ACTIVITY
Each line of the data below goes into the copy exactly; pictures do not.

MATERIAL FOR THIS TASK
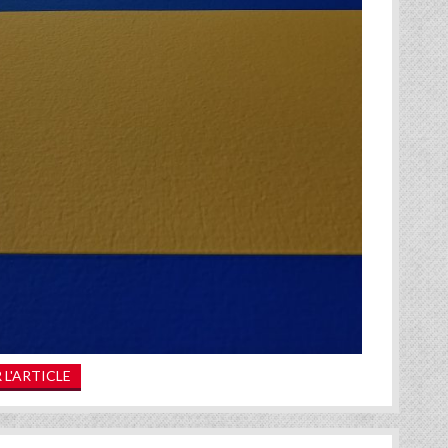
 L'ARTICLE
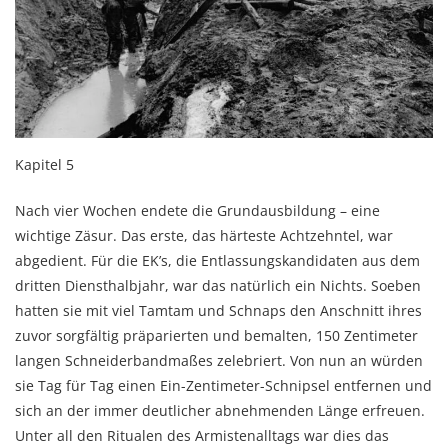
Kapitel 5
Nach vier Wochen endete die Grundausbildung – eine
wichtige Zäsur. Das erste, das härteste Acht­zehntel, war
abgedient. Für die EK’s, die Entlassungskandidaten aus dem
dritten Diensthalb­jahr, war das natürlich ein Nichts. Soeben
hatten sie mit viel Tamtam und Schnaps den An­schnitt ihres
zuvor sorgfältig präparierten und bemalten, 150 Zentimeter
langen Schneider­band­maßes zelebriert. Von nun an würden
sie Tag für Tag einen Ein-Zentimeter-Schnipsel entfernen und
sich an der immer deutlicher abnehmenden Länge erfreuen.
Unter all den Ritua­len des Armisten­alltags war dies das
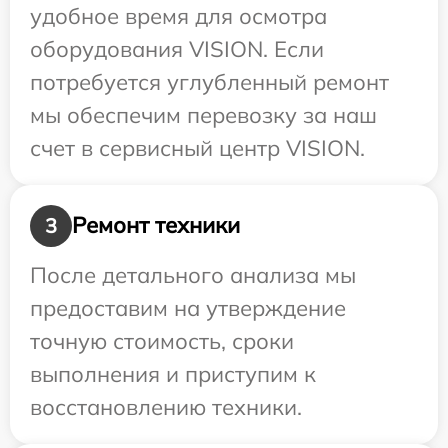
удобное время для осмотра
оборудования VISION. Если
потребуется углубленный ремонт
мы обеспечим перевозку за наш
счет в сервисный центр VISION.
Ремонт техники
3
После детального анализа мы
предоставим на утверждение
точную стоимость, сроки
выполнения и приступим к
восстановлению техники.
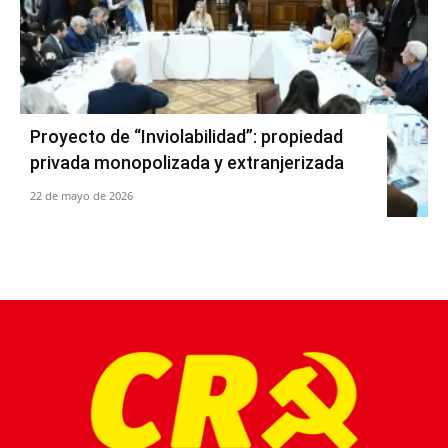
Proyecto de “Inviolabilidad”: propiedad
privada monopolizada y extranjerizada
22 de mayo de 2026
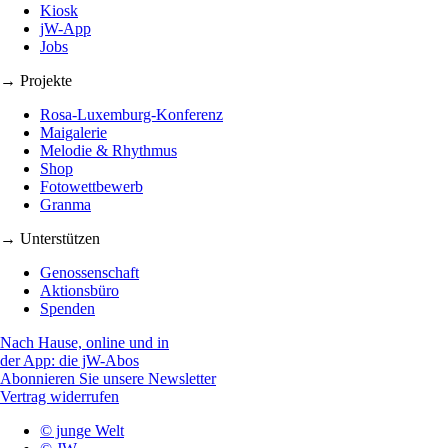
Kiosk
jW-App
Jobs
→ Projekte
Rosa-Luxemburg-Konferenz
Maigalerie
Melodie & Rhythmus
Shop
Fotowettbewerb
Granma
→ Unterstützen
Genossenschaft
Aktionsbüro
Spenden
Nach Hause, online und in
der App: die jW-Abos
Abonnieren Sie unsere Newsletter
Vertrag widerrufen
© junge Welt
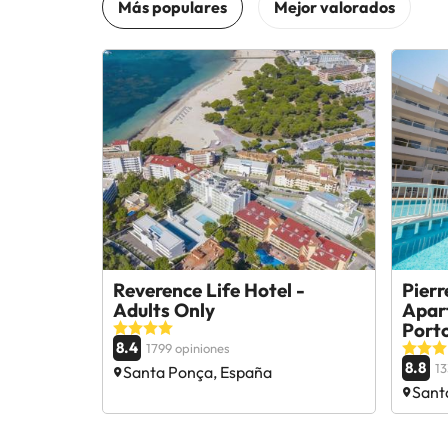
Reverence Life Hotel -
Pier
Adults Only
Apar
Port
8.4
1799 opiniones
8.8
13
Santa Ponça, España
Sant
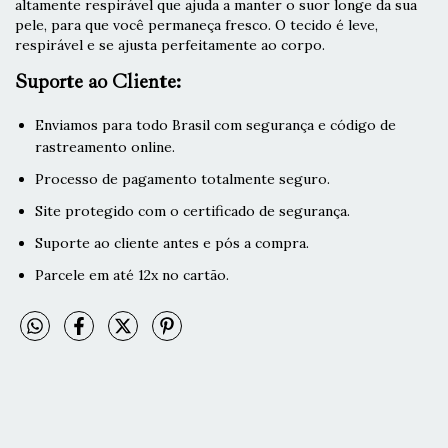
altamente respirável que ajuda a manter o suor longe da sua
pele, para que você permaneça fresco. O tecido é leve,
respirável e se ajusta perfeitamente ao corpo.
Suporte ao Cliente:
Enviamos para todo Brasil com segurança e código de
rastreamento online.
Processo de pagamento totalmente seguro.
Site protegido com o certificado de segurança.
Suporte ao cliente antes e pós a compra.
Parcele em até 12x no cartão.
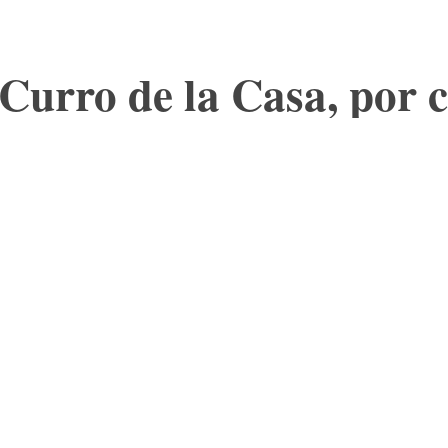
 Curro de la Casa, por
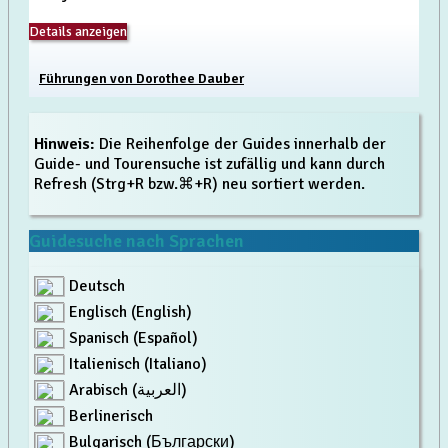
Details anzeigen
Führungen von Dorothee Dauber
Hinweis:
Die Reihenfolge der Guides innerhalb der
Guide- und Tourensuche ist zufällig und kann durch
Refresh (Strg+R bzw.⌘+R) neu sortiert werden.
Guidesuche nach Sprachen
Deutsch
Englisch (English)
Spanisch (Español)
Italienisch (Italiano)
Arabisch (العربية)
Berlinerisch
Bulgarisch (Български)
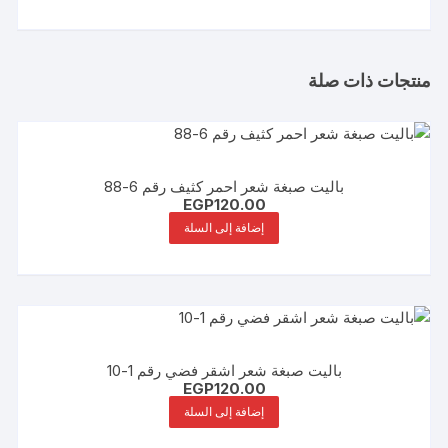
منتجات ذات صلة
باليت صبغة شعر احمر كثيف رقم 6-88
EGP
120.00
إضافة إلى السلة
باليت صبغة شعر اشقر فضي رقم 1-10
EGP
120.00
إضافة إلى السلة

RESPONSE AREA
 L'ARTICLE
Kapitel 5
Nach vier Wochen endete die Grundausbildung – eine
wichtige Zäsur. Das erste, das härteste Acht­zehntel, war
abgedient. Für die EK’s, die Entlassungskandidaten aus dem
dritten Diensthalb­jahr, war das natürlich ein Nichts. Soeben
hatten sie mit viel Tamtam und Schnaps den An­schnitt ihres
zuvor sorgfältig präparierten und bemalten, 150 Zentimeter
langen Schneider­band­maßes zelebriert. Von nun an würden
sie Tag für Tag einen Ein-Zentimeter-Schnipsel entfernen und
sich an der immer deutlicher abnehmenden Länge erfreuen.
Unter all den Ritua­len des Armisten­alltags war dies das
удобное время для осмотра
оборудования VISION. Если
потребуется углубленный ремонт
мы обеспечим перевозку за наш
счет в сервисный центр VISION.
Ремонт техники
3
После детального анализа мы
предоставим на утверждение
точную стоимость, сроки
выполнения и приступим к
восстановлению техники.
Proyecto de “Inviolabilidad”: propiedad
privada monopolizada y extranjerizada
22 de mayo de 2026
Kiosk
jW-App
Jobs
→ Projekte
Rosa-Luxemburg-Konferenz
Maigalerie
Melodie & Rhythmus
Shop
Fotowettbewerb
Granma
→ Unterstützen
Genossenschaft
Aktionsbüro
Spenden
Nach Hause, online und in
der App: die jW-Abos
Abonnieren Sie unsere Newsletter
Vertrag widerrufen
© junge Welt
Reverence Life Hotel -
Pier
Adults Only
Apar
Port
8.4
1799 opiniones
8.8
13
Santa Ponça, España
Sant
altamente respirável que ajuda a manter o suor longe da sua
pele, para que você permaneça fresco. O tecido é leve,
respirável e se ajusta perfeitamente ao corpo.
Suporte ao Cliente:
Enviamos para todo Brasil com segurança e código de
rastreamento online.
Processo de pagamento totalmente seguro.
Site protegido com o certificado de segurança.
Suporte ao cliente antes e pós a compra.
Parcele em até 12x no cartão.
 Curro de la Casa, por
Details anzeigen
Führungen von Dorothee Dauber
Hinweis:
Die Reihenfolge der Guides innerhalb der
Guide- und Tourensuche ist zufällig und kann durch
Refresh (Strg+R bzw.⌘+R) neu sortiert werden.
Guidesuche nach Sprachen
Deutsch
Englisch (English)
Spanisch (Español)
Italienisch (Italiano)
Arabisch (العربية)
Berlinerisch
Bulgarisch (Български)
منتجات ذات صلة
باليت صبغة شعر احمر كثيف رقم 6-88
EGP
120.00
إضافة إلى السلة
باليت صبغة شعر اشقر فضي رقم 1-10
EGP
120.00
إضافة إلى السلة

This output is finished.